Are you guys the original designers of this anti-bot software? I ask because I get caught at these pages all the time. I have no issue with the idea of entering a code as it only takes a moment, but there are 2 primary problems. 1. If it accepts the code it never takes you to the original url you were trying to go (from the search engine). 2. Many times (More times than not for me) it doesn't accept the code. It says "Incorrect Code". I can enter the correct code every time and it will never work. I have one site I entered the code it asked for about 8 times in a row before I gave up. I have gotten to the point now that if I am going to purchase something and that bot thing shows up I just buy elsewhere, or use another sites service. I understand the Antibot thing 100%, but when you are turning away customers and provide them no way to bypass you are effectively tanking legitimate users.

author avatar

Hristo Pandjarov Siteground Team

May 11, 2020

This can only happen if you are behind a proxy that handles each request through different IPs and those IPs are all blocked by out Anti-Bot system. Otherwise a single captcha solving is enough. Please, post as ticket in your Help Desk with detailed information regarding your particular case and we will look into it. We do not block legitimate users and this is not something you should be worried about.

author avatar

Kris

May 12, 2020

I appreciate the reply.

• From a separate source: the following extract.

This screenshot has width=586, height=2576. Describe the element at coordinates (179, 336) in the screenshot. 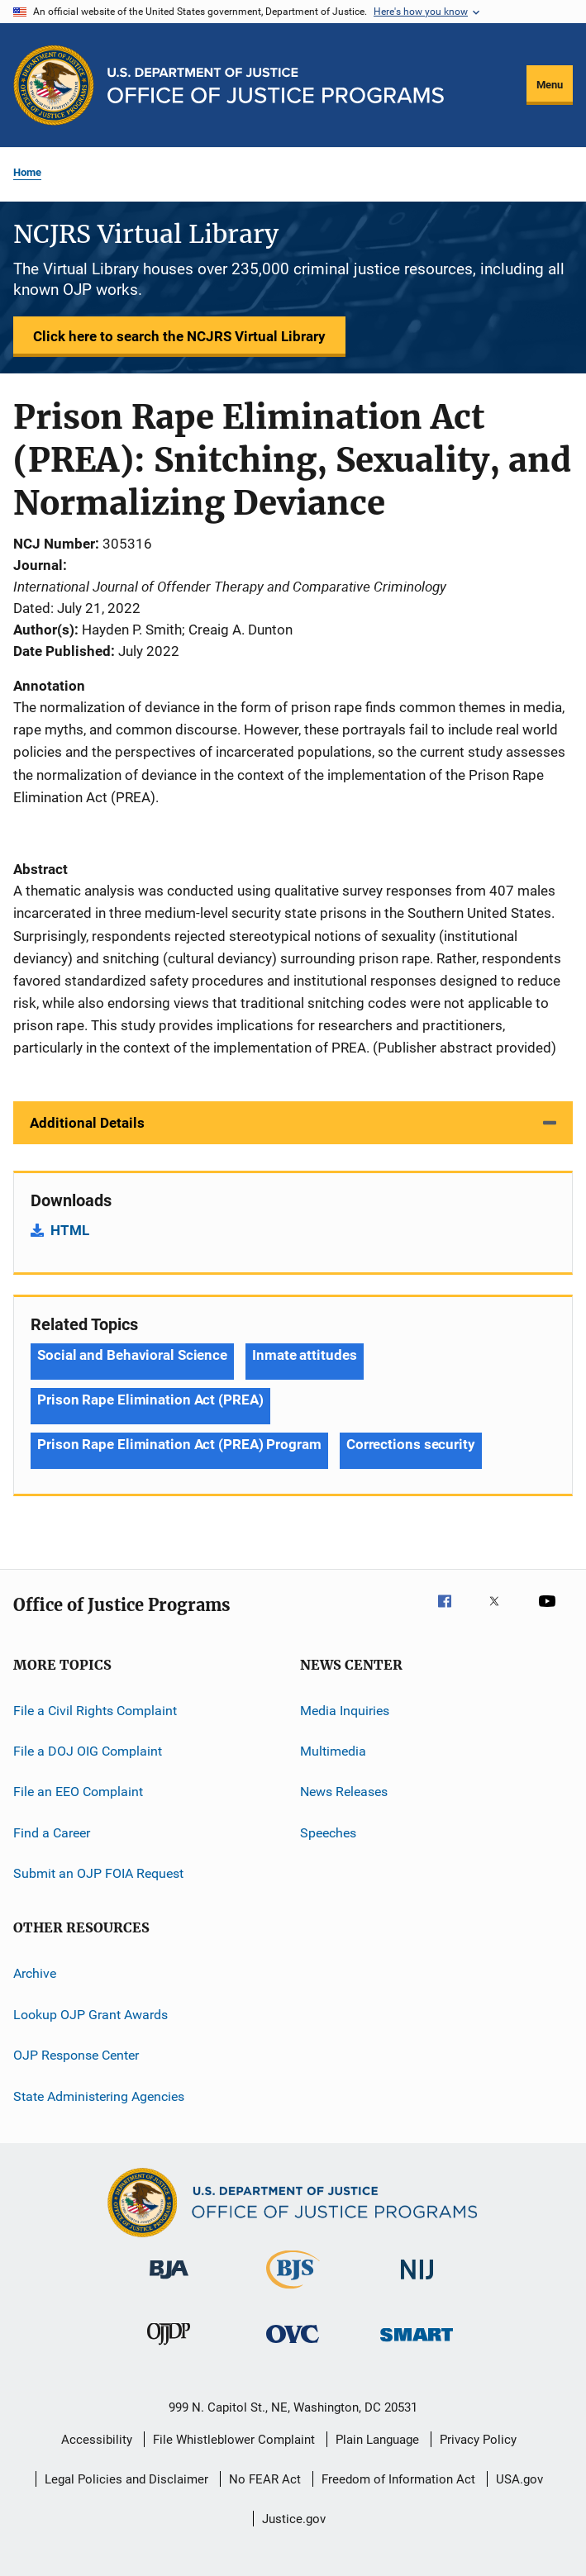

It looks like technical support is for customers, but as I am not one I will put in a message with sales and see if it gets to the right department. Thank You!

author avatar

Ola

May 16, 2020

Please how can i disable this on my site. Whenever i enter the captha, it keeps giving me another to enter.

author avatar

Hristo Pandjarov Siteground Team

May 18, 2020

Please, check if you don't have any software generating incorrect logins, like an FTP app for example. If you think your network is marked incorrectly, please contact our support team.

author avatar

Krishna

May 21, 2020

What a mess.... i cant see my website. I entered dozen of times the characters on recaptcha. Nothing. Zero. Nada. I had to register on my Siteground Hosting account to see my page. What about other people?

author avatar

Hristo Pandjarov Siteground Team

May 22, 2020

Make sure you're not using some browser stripping cookies like the Tor browsers. Once solved, the captcha should not be shown to you for at least 24 hours. Most probably other people do not have problems since they are not originating from your IP. In addition, check if some software logging into your account is not generating incorrect logins.

Comments for this post are now closed.